IT has been 36 years since the Ash Wednesday fires in South Australia.
The biggest bushfire before that in our district was in 1956.
With fires raging on the east coast, I cannot help but think about how vulnerable we may be here again over the coming months.
Fire is a part of this continent’s story.
However, I never want to experience another day like the one here in 1983.
The chaos of tragedy did lead to updated approaches to vegetation under power lines and procedures in schools and their management of students have been refined.
Firefighting trucks, equipment and uniforms have developed in sophistication.
Nevertheless, I look at how close pines have been planted to the Mount Burr township over the years.
Whoever made the decision to instigate such plantings may well have not even been born in 1983.

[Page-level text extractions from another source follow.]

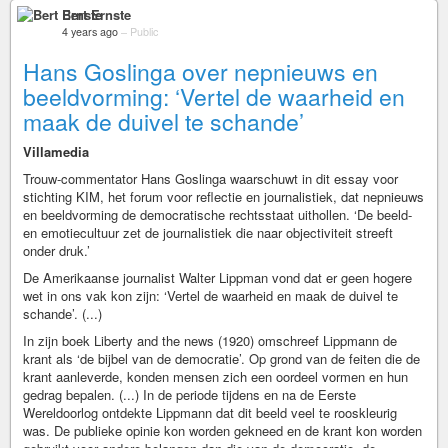
Bert Ernste
4 years ago
–
Public
Hans Goslinga over nepnieuws en
beeldvorming: ‘Vertel de waarheid en
maak de duivel te schande’
Villamedia
Trouw-commentator Hans Goslinga waarschuwt in dit essay voor
stichting KIM, het forum voor reflectie en journalistiek, dat nepnieuws
en beeldvorming de democratische rechtsstaat uithollen. ‘De beeld-
en emotiecultuur zet de journalistiek die naar objectiviteit streeft
onder druk.’
De Amerikaanse journalist Walter Lippman vond dat er geen hogere
wet in ons vak kon zijn: ‘Vertel de waarheid en maak de duivel te
schande’. (...)
In zijn boek Liberty and the news (1920) omschreef Lippmann de
krant als ‘de bijbel van de democratie’. Op grond van de feiten die de
krant aanleverde, konden mensen zich een oordeel vormen en hun
gedrag bepalen. (...) In de periode tijdens en na de Eerste
Wereldoorlog ontdekte Lippmann dat dit beeld veel te rooskleurig
was. De publieke opinie kon worden gekneed en de krant kon worden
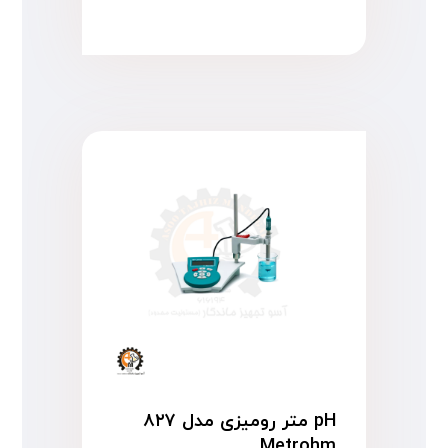
pH متر رومیزی مدل ۸۲۷
Metrohm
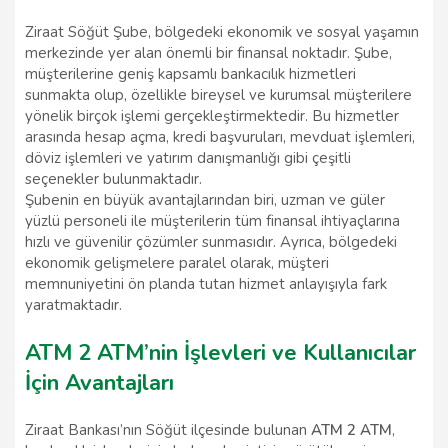
Ziraat Söğüt Şube, bölgedeki ekonomik ve sosyal yaşamın
merkezinde yer alan önemli bir finansal noktadır. Şube,
müşterilerine geniş kapsamlı bankacılık hizmetleri
sunmakta olup, özellikle bireysel ve kurumsal müşterilere
yönelik birçok işlemi gerçekleştirmektedir. Bu hizmetler
arasında hesap açma, kredi başvuruları, mevduat işlemleri,
döviz işlemleri ve yatırım danışmanlığı gibi çeşitli
seçenekler bulunmaktadır.
Şubenin en büyük avantajlarından biri, uzman ve güler
yüzlü personeli ile müşterilerin tüm finansal ihtiyaçlarına
hızlı ve güvenilir çözümler sunmasıdır. Ayrıca, bölgedeki
ekonomik gelişmelere paralel olarak, müşteri
memnuniyetini ön planda tutan hizmet anlayışıyla fark
yaratmaktadır.
ATM 2 ATM’nin İşlevleri ve Kullanıcılar
İçin Avantajları
Ziraat Bankası’nın Söğüt ilçesinde bulunan
ATM 2 ATM
,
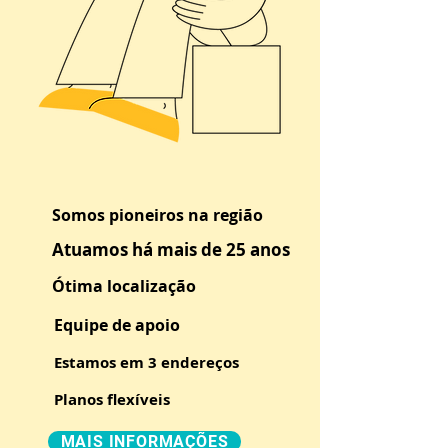
Somos pioneiros na região
Atuamos há mais de 25 anos
Ótima localização
Equipe de apoio
Estamos em 3 endereços
Planos flexíveis
MAIS INFORMAÇÕES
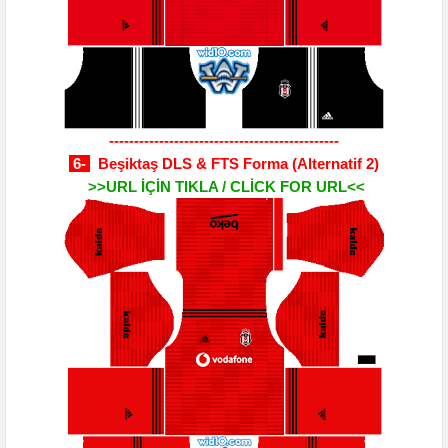
----------------------------------------------
6-
Beşiktaş DLS & FTS Forma
(Alternatif 2)
>>URL İÇİN TIKLA / CLİCK FOR URL<<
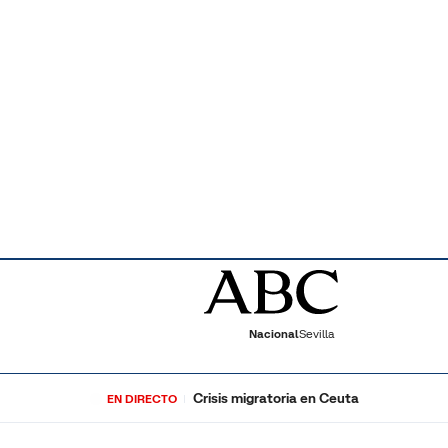
Nacional
Sevilla
Crisis migratoria en Ceuta
EN DIRECTO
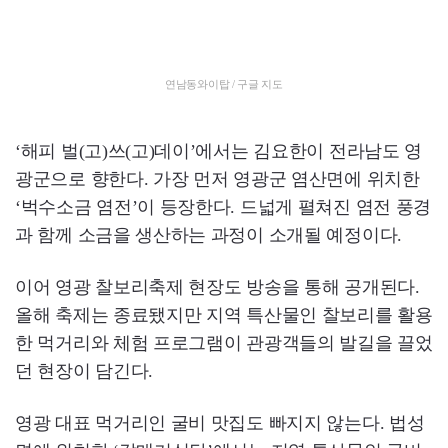
연남동와이탑 / 구글 지도
‘해피 벌(고)쓰(고)데이’에서는 김요한이 전라남도 영
광군으로 향한다. 가장 먼저 영광군 염산면에 위치한
‘벅수소금 염전’이 등장한다. 드넓게 펼쳐진 염전 풍경
과 함께 소금을 생산하는 과정이 소개될 예정이다.
이어 영광 찰보리축제 현장도 방송을 통해 공개된다.
올해 축제는 종료됐지만 지역 특산물인 찰보리를 활용
한 먹거리와 체험 프로그램이 관광객들의 발길을 끌었
던 현장이 담긴다.
영광 대표 먹거리인 굴비 맛집도 빠지지 않는다. 법성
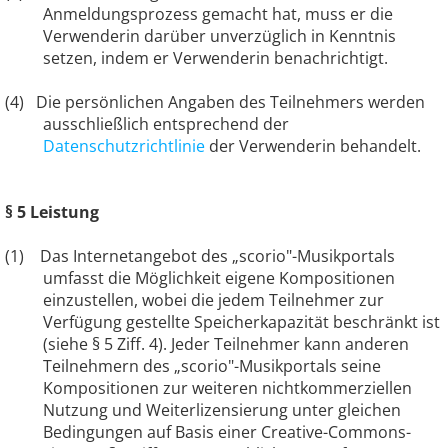
Anmeldungsprozess gemacht hat, muss er die
Verwenderin darüber unverzüglich in Kenntnis
setzen, indem er Verwenderin benachrichtigt.
(4)
Die persönlichen Angaben des Teilnehmers werden
ausschließlich entsprechend der
Datenschutzrichtlinie
der Verwenderin behandelt.
§ 5 Leistung
(1) Das Internetangebot des „scorio"-Musikportals
umfasst die Möglichkeit eigene Kompositionen
einzustellen, wobei die jedem Teilnehmer zur
Verfügung gestellte Speicherkapazität beschränkt ist
(siehe § 5 Ziff. 4).
Jeder Teilnehmer kann anderen
Teilnehmern des „scorio"-Musikportals seine
Kompositionen zur weiteren nichtkommerziellen
Nutzung und Weiterlizensierung unter gleichen
Bedingungen auf Basis einer Creative-Commons-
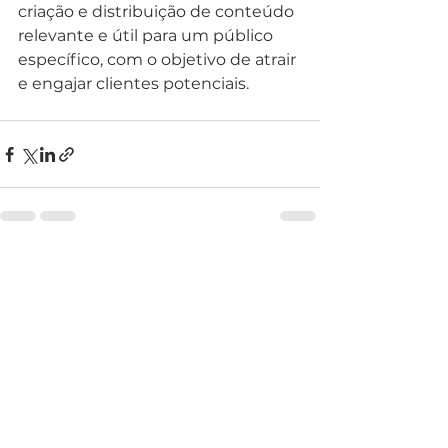
criação e distribuição de conteúdo 
relevante e útil para um público 
específico, com o objetivo de atrair 
e engajar clientes potenciais.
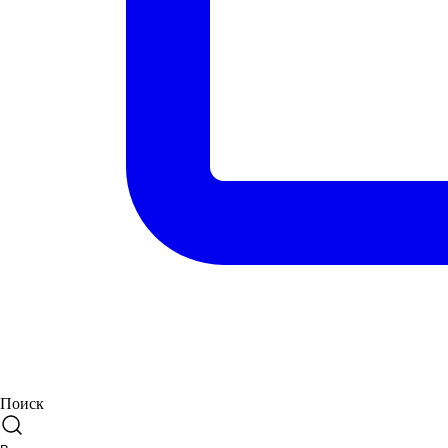
Поиск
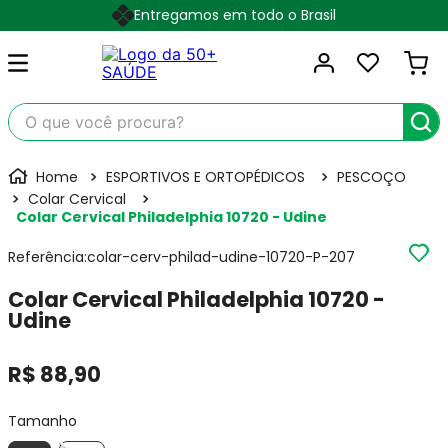
Entregamos em todo o Brasil
O que você procura?
ESPORTIVOS E ORTOPÉDICOS
PESCOÇO
Colar Cervical
Colar Cervical Philadelphia 10720 - Udine
Referência
:
colar-cerv-philad-udine-10720-P-207
Colar Cervical Philadelphia 10720 -
Udine
R$
88
,
90
Tamanho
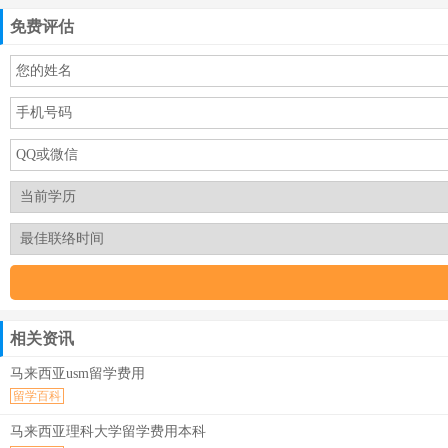
免费评估
相关资讯
马来西亚usm留学费用
留学百科
马来西亚理科大学留学费用本科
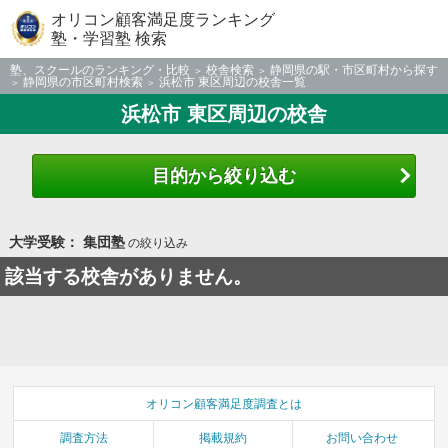
オリコン顧客満足度ランキング
塾・学習塾 検索
塾、スクールのランキング・比較
校舎検索
静岡県の駅・市区町村から探す
静岡県の市区町村検索
浜松市 東区周辺の校舎一覧
浜松市 東区周辺の校舎
目的から絞り込む
大学受験： 集団塾
の絞り込み
該当する校舎がありません。
オリコン顧客満足度調査とは
調査方法
掲載規約
お問い合わせ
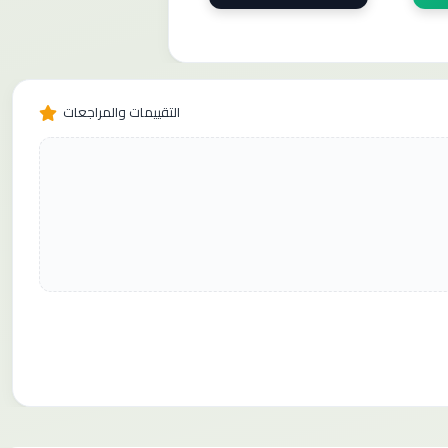
التقييمات والمراجعات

I was a teacher at Millicent High School on Ash Wednesday in 1983 and I will never forget the flames roaring across the Mount Burr range.
Buses did not run on a number of routes and we held students at the school until well into the night.
We are not in drought and cool and damp weather has persisted to the late weeks of spring.
There is some good in this agriculturally, but the fuel load over the hottest months will be substantial.
We are urged to have a bushfire plan – what each household will do, will we stay and defend or leave and if so, where will we go?
I suspect few actually make such a plan.
Those who experienced Ash Wednesday in 1983 and lost family members, homes or stock may do so.
A degree of complacency has enveloped many.
It may still be green now but this will not last.
In the rage of a bushfire, it will be too late to make a plan.